## Your goal
Among the lines of the records, please find those that contain the word "paintball" and copy them.

## Information
* * * * *

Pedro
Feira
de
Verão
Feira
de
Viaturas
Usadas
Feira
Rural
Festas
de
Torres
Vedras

* * * * *

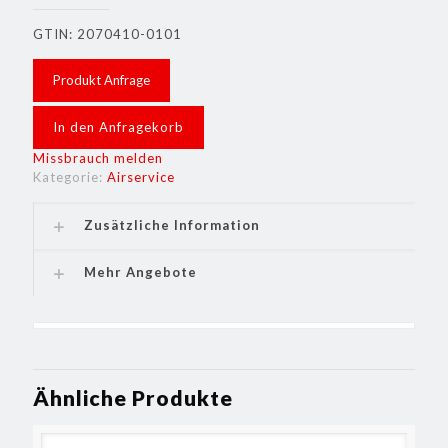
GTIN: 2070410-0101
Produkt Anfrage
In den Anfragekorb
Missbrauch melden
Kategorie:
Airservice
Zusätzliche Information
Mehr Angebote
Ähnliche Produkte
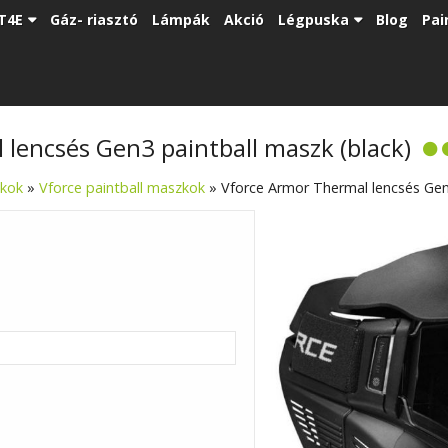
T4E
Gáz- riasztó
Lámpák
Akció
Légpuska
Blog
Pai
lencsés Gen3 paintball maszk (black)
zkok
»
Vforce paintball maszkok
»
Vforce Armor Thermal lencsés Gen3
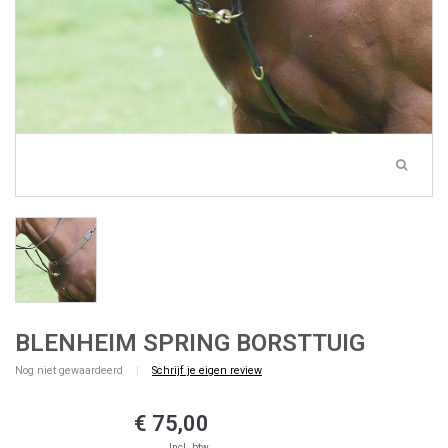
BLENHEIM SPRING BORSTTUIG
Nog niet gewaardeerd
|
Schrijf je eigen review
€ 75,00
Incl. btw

* * * * *

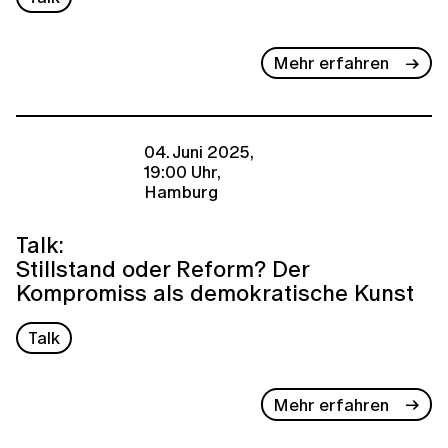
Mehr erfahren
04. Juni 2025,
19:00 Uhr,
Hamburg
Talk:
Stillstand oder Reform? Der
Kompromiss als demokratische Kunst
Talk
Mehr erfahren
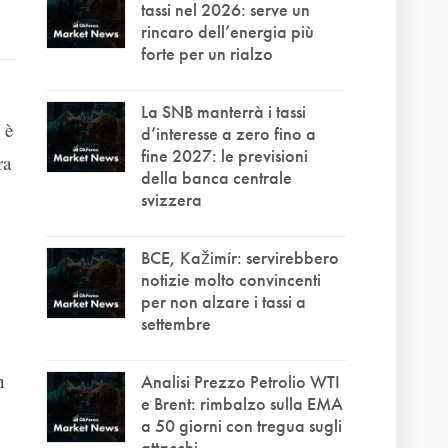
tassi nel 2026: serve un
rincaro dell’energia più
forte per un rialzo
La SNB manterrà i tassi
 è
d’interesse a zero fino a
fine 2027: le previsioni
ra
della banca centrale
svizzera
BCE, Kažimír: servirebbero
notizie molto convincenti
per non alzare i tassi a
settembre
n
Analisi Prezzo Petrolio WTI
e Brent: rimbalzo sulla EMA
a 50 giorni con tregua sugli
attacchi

* * * * *

## Your solution
lencsés Gen3 paintball maszk (black)
Vforce paintball maszkok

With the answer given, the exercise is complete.